题面:给定两个H行W列的矩阵A和B,每次操作可以交换相邻的行或列,问是否可以将A变成B?如果可以,输出最少操作步数;如果不行,输出-1。
范围:2<=H,W<=5, 1<=A[i][j],B[i][j]<=1e9
思路:数据规模小,直接bfs搜索,如果范围再大点可以用双向bfs优化效率。需要用到哈希来快速判重。
#include <bits/stdc++.h>
using namespace std;
#define int long long
#define rep(i,a,b) for(int i=a; i<=b; i++)
#define per(i,a,b) for(int i=b; i>=a; i--)

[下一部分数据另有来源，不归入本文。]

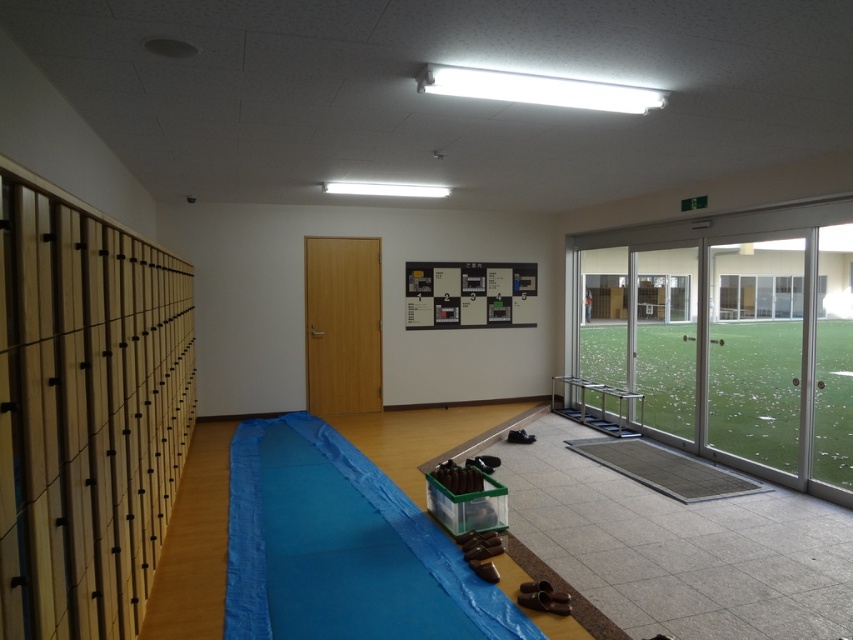 You are standing in the locker room and need to pick up two items located at point (776, 404) and point (370, 499). Which point is closer to you?

Point (370, 499) is closer to you because it is less further away than point (776, 404).

You are standing in the locker room and want to exit through the transparent glass door at right. Based on the coordinates provided, can you estimate the direction you should walk to reach it?

The transparent glass door at right is located at coordinates point (727,339), so you should walk towards the right side of the room to reach it. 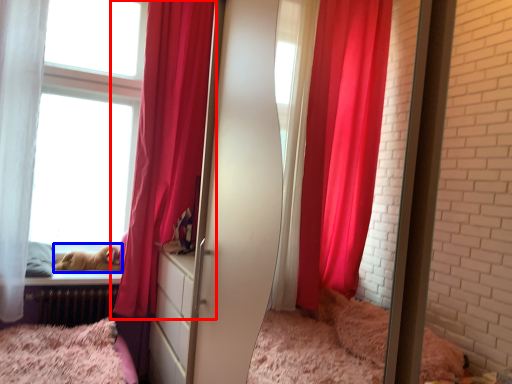 Question: Which object appears closest to the camera in this image, curtain (highlighted by a red box) or animal (highlighted by a blue box)?

Choices:
 (A) curtain
 (B) animal

Answer: (A) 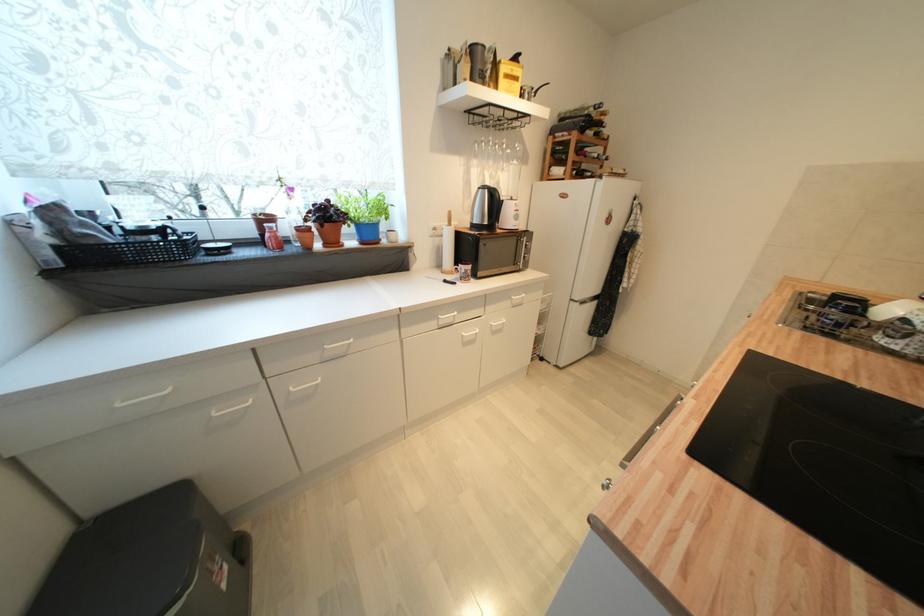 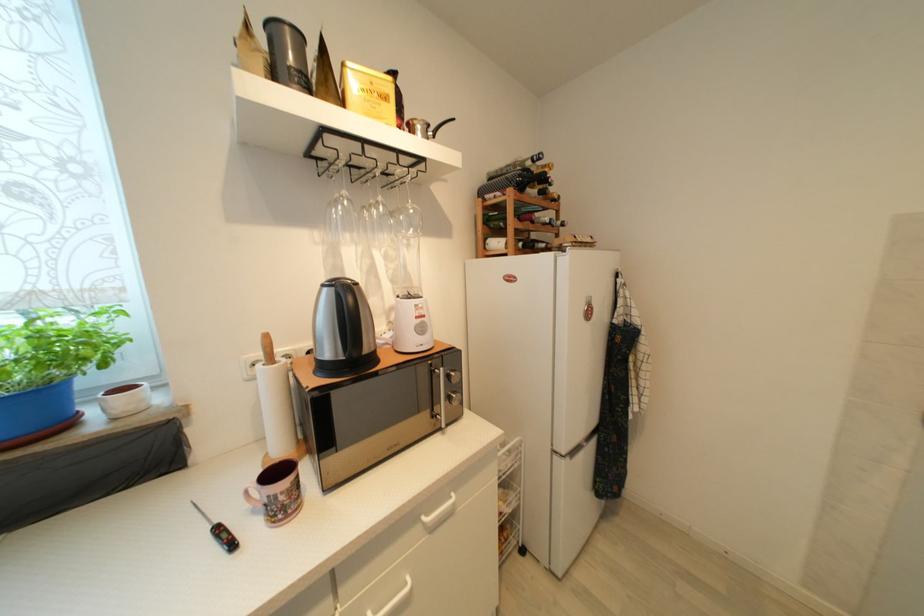 Where in the second image is the point corresponding to pixel 505 175 from the first image?

(409, 253)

using hval = tuple<int,int,int>;
const int B1 = 131, M1 = 1000000123;
const int B2 = 137, M2 = 1000000223;
const int B3 = 139, M3 = 1000000007;
const int N = 6;
using Arr = array<array<int,N>,N>;
int H, W;
Arr A, B;
hval HB;
set<hval> vis;
hval encode(Arr a) {
int x = 0, y = 0, z = 0;
rep(i,1,H) rep(j,1,W) {
x = (x * B1 + a[i][j]) % M1;
y = (y * B2 + a[i][j]) % M2;
z = (z * B3 + a[i][j]) % M3;
}
return {x,y,z};
}
void bfs() {
HB = encode(B);
queue<tuple<Arr,hval,int>> q;
hval HA = encode(A);
q.push({A,HA,0}); vis.insert(HA);
while (!q.empty()) {
auto [t,h,d] = q.front(); q.pop();
if (h == HB) {
cout << d << "\n";
return;
}
rep(i,1,H-1) {
Arr x = t;
rep(j,1,W) swap(x[i][j], x[i+1][j]);
hval hx = encode(x);
if (vis.count(hx) == 0) {
q.push({x,hx,d+1}); vis.insert(hx);
}
}
rep(j,1,W-1) {
Arr x = t;
rep(i,1,H) swap(x[i][j], x[i][j+1]);
hval hx = encode(x);
if (vis.count(hx) == 0) {
q.push({x,hx,d+1}); vis.insert(hx);
}
}
}
cout << -1 << "\n";
}
void solve() {
cin >> H >> W;
rep(i,1,H) rep(j,1,W) cin >> A[i][j];
rep(i,1,H) rep(j,1,W) cin >> B[i][j];
bfs();
}
signed main() {
cin.tie(0)->sync_with_stdio(0);
int t = 1;
while (t--) solve();
return 0;
}